At the Airport
Donald R. Fletcher, author
“I don’t need to put on the mask. I’m not going.”
How could any of us have anticipated that? From the time that we kids, any of us, were old enough to understand, when there was a decision to make, Mom and Dad would talk about it and look at it from every angle, and then jointly decide. This time, however, when it began to be clear that for Mom’s sake, she and Dad needed to find a retirement home with continuing care, where they would be served dinner with other residents, in pleasant surroundings; where there would be skilled nursing available in another wing under the same roof, whenever they might need it; Dad had selected the place and gone ahead to make arrangements. All was set, and we were at the airport to see Mom off.
She dug in her heels. She had never done that. The flight had been called, and passengers were lining up, but she just folded her hands in her lap, with her boarding pass in one hand and photo ID in the other, and declared, “No, I’m not going.”
I said to my sister and brother, “Just keep it low-keyed.” Then I said to her, “Sure, Mom, it’s a change; but in your life together, you and Dad have made some big changes, always to the good.
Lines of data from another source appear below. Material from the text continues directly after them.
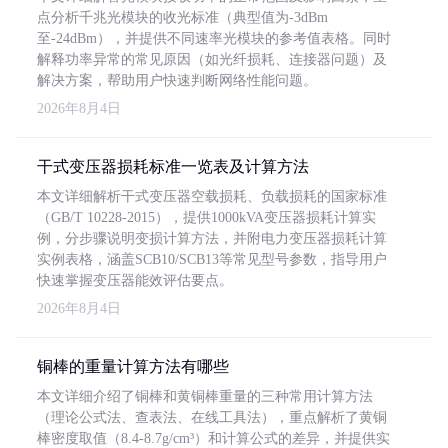
点分析千兆光模块的收光标准（典型值为-3dBm
至-24dBm），并提供不同速率光模块的参考值表格。同时
解释功率异常的常见原因（如光纤损耗、连接器问题）及
解决方案，帮助用户快速判断网络性能问题。
2026年8月4日
干式变压器损耗标准一览表及计算方法
本文详细解析干式变压器空载损耗、负载损耗的国家标准
（GB/T 10228-2015），提供1000kVA变压器损耗计算实
例，分步骤说明变损计算方法，并附电力变压器损耗计算
实例表格，涵盖SCB10/SCB13等常见型号参数，指导用户
快速掌握变压器能效评估要点。
2026年8月4日
铜棒的重量计算方法有哪些
本文详细介绍了铜棒和黄铜棒重量的三种常用计算方法
（理论公式法、查表法、在线工具法），重点解析了黄铜
棒密度取值（8.4-8.7g/cm³）和计算公式的差异，并提供实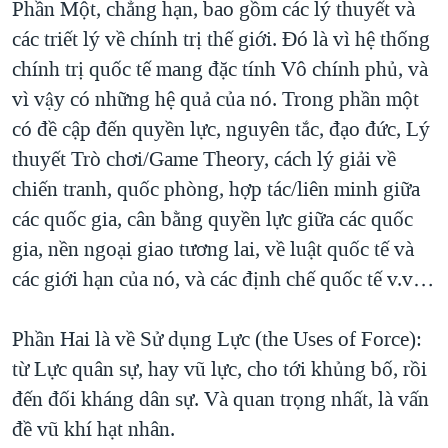
Phần Một, chẳng hạn, bao gồm các lý thuyết và
các triết lý về chính trị thế giới. Đó là vì hệ thống
chính trị quốc tế mang đặc tính Vô chính phủ, và
vì vậy có những hệ quả của nó. Trong phần một
có đề cập đến quyền lực, nguyên tắc, đạo đức, Lý
thuyết Trò chơi/Game Theory, cách lý giải về
chiến tranh, quốc phòng, hợp tác/liên minh giữa
các quốc gia, cân bằng quyền lực giữa các quốc
gia, nền ngoại giao tương lai, về luật quốc tế và
các giới hạn của nó, và các định chế quốc tế v.v…
Phần Hai là về Sử dụng Lực (the Uses of Force):
từ Lực quân sự, hay vũ lực, cho tới khủng bố, rồi
đến đối kháng dân sự. Và quan trọng nhất, là vấn
đề vũ khí hạt nhân.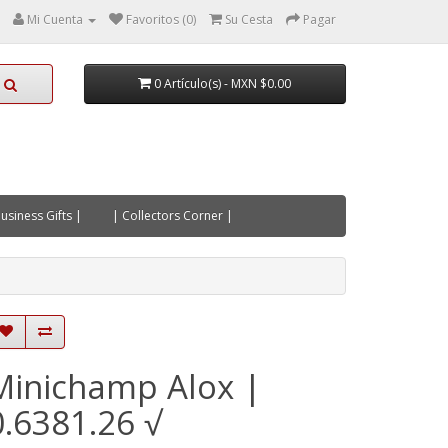
Mi Cuenta
Favoritos (0)
Su Cesta
Pagar
0 Artículo(s) - MXN $0.00
usiness Gifts |
| Collectors Corner |
Minichamp Alox |
0.6381.26 √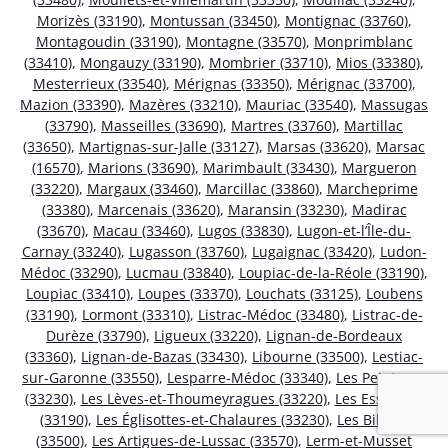
Morizès (33190)
,
Montussan (33450)
,
Montignac (33760)
,
Montagoudin (33190)
,
Montagne (33570)
,
Monprimblanc
(33410)
,
Mongauzy (33190)
,
Mombrier (33710)
,
Mios (33380)
,
Mesterrieux (33540)
,
Mérignas (33350)
,
Mérignac (33700)
,
Mazion (33390)
,
Mazères (33210)
,
Mauriac (33540)
,
Massugas
(33790)
,
Masseilles (33690)
,
Martres (33760)
,
Martillac
(33650)
,
Martignas-sur-Jalle (33127)
,
Marsas (33620)
,
Marsac
(16570)
,
Marions (33690)
,
Marimbault (33430)
,
Margueron
(33220)
,
Margaux (33460)
,
Marcillac (33860)
,
Marcheprime
(33380)
,
Marcenais (33620)
,
Maransin (33230)
,
Madirac
(33670)
,
Macau (33460)
,
Lugos (33830)
,
Lugon-et-l’Île-du-
Carnay (33240)
,
Lugasson (33760)
,
Lugaignac (33420)
,
Ludon-
Médoc (33290)
,
Lucmau (33840)
,
Loupiac-de-la-Réole (33190)
,
Loupiac (33410)
,
Loupes (33370)
,
Louchats (33125)
,
Loubens
(33190)
,
Lormont (33310)
,
Listrac-Médoc (33480)
,
Listrac-de-
Durèze (33790)
,
Ligueux (33220)
,
Lignan-de-Bordeaux
(33360)
,
Lignan-de-Bazas (33430)
,
Libourne (33500)
,
Lestiac-
sur-Garonne (33550)
,
Lesparre-Médoc (33340)
,
Les Peintures
(33230)
,
Les Lèves-et-Thoumeyragues (33220)
,
Les Esseintes
(33190)
,
Les Églisottes-et-Chalaures (33230)
,
Les Billaux
(33500)
,
Les Artigues-de-Lussac (33570)
,
Lerm-et-Musset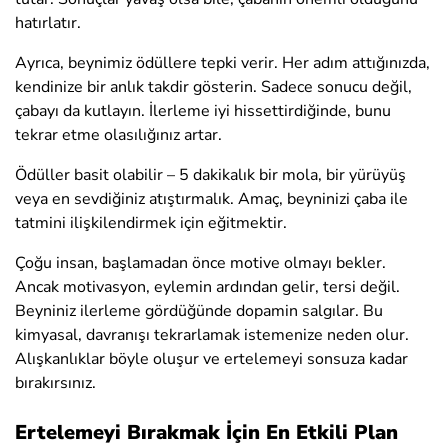
hatırlatır.
Ayrıca, beynimiz ödüllere tepki verir. Her adım attığınızda,
kendinize bir anlık takdir gösterin. Sadece sonucu değil,
çabayı da kutlayın. İlerleme iyi hissettirdiğinde, bunu
tekrar etme olasılığınız artar.
Ödüller basit olabilir – 5 dakikalık bir mola, bir yürüyüş
veya en sevdiğiniz atıştırmalık. Amaç, beyninizi çaba ile
tatmini ilişkilendirmek için eğitmektir.
Çoğu insan, başlamadan önce motive olmayı bekler.
Ancak motivasyon, eylemin ardından gelir, tersi değil.
Beyniniz ilerleme gördüğünde dopamin salgılar. Bu
kimyasal, davranışı tekrarlamak istemenize neden olur.
Alışkanlıklar böyle oluşur ve ertelemeyi sonsuza kadar
bırakırsınız.
Ertelemeyi Bırakmak İçin En Etkili Plan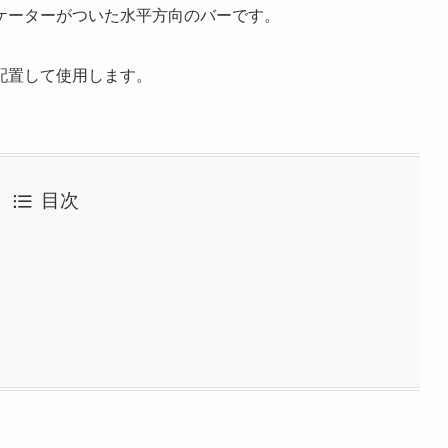
ケーターがついた水平方向のバーです。
配置して使用します。
目次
You’re going to like the place Dad has picked out, once you’re there.”
“Fine,” she said. “He can stay there, if he has to; and he can like it. I’m not going.”
All the other passengers had gone through the gate and disappeared down the passageway. Ted went over to speak to the despatcher, who was looking our way and making an urgent motion. Jenny motioned back to her with a helpless shrug. Mom kept her seat, with her hands firmly closed.
It seemed an eternity before Ted came back, finally, and said to Mom,
“All right; I told the agent that you are not well, and she said that yes, she could see that and she’s known people with this sort of difficulty before. She’ll report that, so that the flight can leave.”
I felt totally chagrined—and alarmed, too. We got Mom in the car, and Ted was trying to get Dad on the phone to tell him what had happened—or had not happened. There seemed to be some confusion. Finally, he got through to a person in authority, and he put his phone in speaker mode, so that we could all hear as the person spoke:
“Mr. Jamison, I’m glad to reach you. We had known that your mother would be coming to join your father here today, and we were, of course, very pleased about that. But I have to tell you that last night your father began to experience symptoms of the virus, of COVID-19. We moved him immediately into isolation; but this morning the symptoms were more acute. He is in the ICU at the hospital and has been put on a ventilator. No visits are possible. The doctor says that at your father’s age and with the lung problem that I believe you know of, the outlook is very serious.
Mom said, “I’m going. ‘No visits’; but I need to be near him.”
I embraced her. “Mom, I’ll go with you. We’ll look after Dad together.”
Author Notes: At age 101, after publishing nine books, Don Fletcher is writing flash fiction and short prose pieces.